This felt inappropriate (though it was after ~9pm Boston time, so certainly some Easter Vigils had already passed the Gospel Acclamation), but it also didn't really stop me.
Reading facebook before sunrise service this morning, reading the "Christ is Risen's" and "Alleluia's," I felt like I was reading stuff I wasn't supposed to yet, because I hadn't gotten there yet.
Molly posted to facebook another Maren Tirabassi prayer:
April 8, 2012And then at Easter sunrise service, we started right up with "Alleluia" &c., as if Easter were already a given -- which made me wish I had gone to an Easter Vigil service.
O where-are-you God,
who won’t stay where we left you
wrapped in the ties that bind,
confuse us by looking like gardeners
and janitors, like
the undocumented and twelve-steppers,
(even like that pierced hitchhiker
on the Emmaus Tpke)
until we indiscriminately
at everyone. amen.
On our way to breakfast after, I asked FCS-Ian if I was misremembering that we usually have some lead-up, rather than starting as if we're already at Easter. He said he didn't think I was misrememebering -- but that the service changes from year to year (in large part because of pastoral turnover).
Jeff M., in his ~homily, talked about Resurrection as a continuous thing, talked about Jesus' "Noli me tangere" to Mary Magdalene as, "Do not cling to me, for I am still rising." (Molly used that same language in her sermon at 10am service, so I don't know its actual origins.)

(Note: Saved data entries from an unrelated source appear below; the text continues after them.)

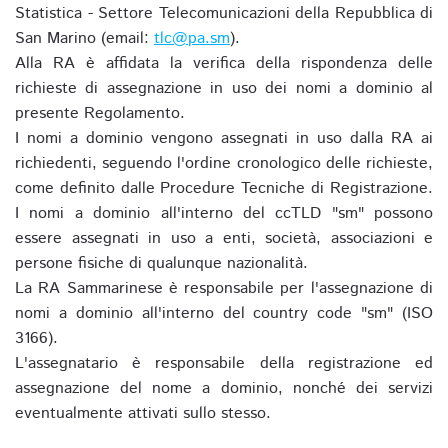
Statistica - Settore Telecomunicazioni della Repubblica di
San Marino (email:
tlc@pa.sm
).
Alla RA è affidata la verifica della rispondenza delle
richieste di assegnazione in uso dei nomi a dominio al
presente Regolamento.
I nomi a dominio vengono assegnati in uso dalla RA ai
richiedenti, seguendo l'ordine cronologico delle richieste,
come definito dalle Procedure Tecniche di Registrazione.
I nomi a dominio all'interno del ccTLD "sm" possono
essere assegnati in uso a enti, società, associazioni e
persone fisiche di qualunque nazionalità.
La RA Sammarinese è responsabile per l'assegnazione di
nomi a dominio all'interno del country code "sm" (ISO
3166).
L'assegnatario è responsabile della registrazione ed
assegnazione del nome a dominio, nonché dei servizi
eventualmente attivati sullo stesso.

FCS' service started with the choir in the back doing an almost haunting (that seems slightly extreme, but I don't have a better word, as "unsure" or "distant" [as in "far off," not "unemotional"] aren't right either) "Alleluia."
Four clergy told the Easter Story, each representing one of the four gospels -- complete with, "no, that's not how it happened" and editorial commentary and saying in unison pieces that are common across gospels.
And then after they finished, they started Easter-fying the sanctuary. I'd seen some drapery which I knew would be taken off, but when the clergy took off their black robes, revealing white robes underneath, I was transported back to last year's service and realized, "Oh. That wasn't just something special they did last year." (I think last year people indicated to me that it was a Thing Molly had been doing for some years -- but I didn't start doing Sunday mornings there until after Easter Sunday the previous year, so I didn't have an internalized prior.)
One of the kids processed in the Paschal Candle (which Molly had processed out at the end of Maundy Thursday's Tenebrae service), and that might have been the moment when I lost it, though that also might have been earlier. (Sidebar: At Good Friday I think it was I noticed the white floral paraments peeking out from under the black and thought, "I see what you did there," but I just thought, "That means you don't have to put the white ones up when you're prepping for Easter" -- I totally gasped when the black coverings got pulled down at the beginning of service this morning.)
For a variety of reasons, I haven't really been feeling Lent this year, including even Holy Week much, but as the sanctuary blossomed, I felt so bursting full with joy it felt like I literally couldn't contain it, like it would literally bubble/burst out of me. We prepared to sing "Christ the Lord is Ris'n Today" and I couldn't sing loudly enough to express my joy.
Molly's email to the list-serv had said, "Michelle S[.] is our very-much-alive liturgist, for a Resurrection Moment in lieu of a confession, because this of all days, when Jesus has taken the sin of the world into himself, there is no need to free ourselves from the bondage of sin." Michelle talked about resurrection plants, about times of drought, and about coming through them ... and I think I might have started crying during her first drought story but she kept going, and I was so crying by the end. My voice sounded so tearful throughout the Resurrection Moment Prayer:
Jesus Christ, who killed Death forever,
Thank you for showing us that we have nothing to be afraid of, not in this life, nor in the life to come.
Thank you for saying "don't be afraid," with kindness in your voice, so that even if we are afraid, we don't have to be ashamed of it -- and so we can keep your words in our pocket for when we most need them.
Lord God of Creation,
Thank you for making this world! In case we forget to mention it from time to time, it is fabulous.
Thank you that spring follows winter
That daffodils follow dark days
That crocuses follow the cross
That as soon as something dies, something new starts trying to get born. Give us resurrection-eyes, to see all the new somethings, today and every day.